Length overall 96 feet 5 inches; length on water-line 81 feet 7 1/2 inches; beam 15 feet; draft 13 feet 6 inches; depth of hold 11 feet 9 inches; length of mast from deck to hounds 52 feet; topmast 44 feet 6 inches; boom 70 feet; gaff 44 feet; ...
... bowsprit outboard 36 feet 6 inches; spinnaker-boom 64 feet; total ballast 72 tons; ballast on keel 70 tons; sail area 7150 square feet. She carried a reefing bowsprit. Her racing measurement was 83.50 feet.
Her frame was of steel, and she was planked with oak, being the first yacht of composite build to sail for the cup. Keelson, stringers, and strengthening plates were all of steel. Genesta was a most ship-shape craft. Her deck fittings presented various novelties, and on deck an appearance of lightness and elegance was everywhere noticeable.
She had a fine cabin, fitted up lightly and elegantly, a ladies' cabin aft, and spacious accommodations for the captain, crew, and steward.
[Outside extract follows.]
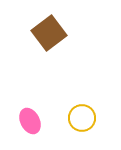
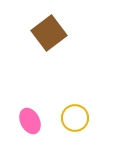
yellow circle: moved 7 px left
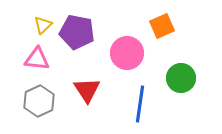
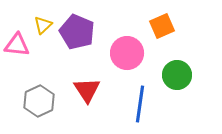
purple pentagon: rotated 12 degrees clockwise
pink triangle: moved 20 px left, 14 px up
green circle: moved 4 px left, 3 px up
The whole interior length of the yacht was utilized. The hull was coppered to within a few feet of her covering board. Her rigging was of English style, with runners, runner pennants, and runner tackles to brace aft the mast, also preventer back-stays. She carried a mainsail, club- and working-topsails, forestaysail, jib, jib-topsail, balloon-jibs, balloon jib-topsail, and spinnaker, all made by Lapthorne.
Genesta's deck gained in length in appearance from the fineness of her ends, her counter being the narrowest and lightest seen on any cutter of the same size up to that time. The dead-rise of Puritan and Genesta differed greatly, Genesta being wedge-shaped, while Puritan had a fuller and more rounding hull.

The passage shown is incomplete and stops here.